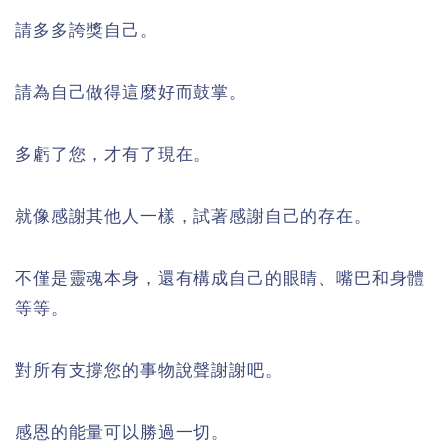
請多多誇獎自己。
請為自己做得這麼好而鼓掌。
多虧了您，才有了現在。
就像感謝其他人一樣，試著感謝自己的存在。
不僅是靈魂本身，還有構成自己的眼睛、嘴巴和身體
等等。
對所有支撐您的事物說聲謝謝吧。
感恩的能量可以勝過一切。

● **TASK DESCRIPTION**: Every entry above should be returned exactly, with no images included.

● **SOLUTION TO THIS EXERCISE**:
請多多誇獎自己。
請為自己做得這麼好而鼓掌。
多虧了您，才有了現在。
就像感謝其他人一樣，試著感謝自己的存在。
不僅是靈魂本身，還有構成自己的眼睛、嘴巴和身體
等等。
對所有支撐您的事物說聲謝謝吧。
感恩的能量可以勝過一切。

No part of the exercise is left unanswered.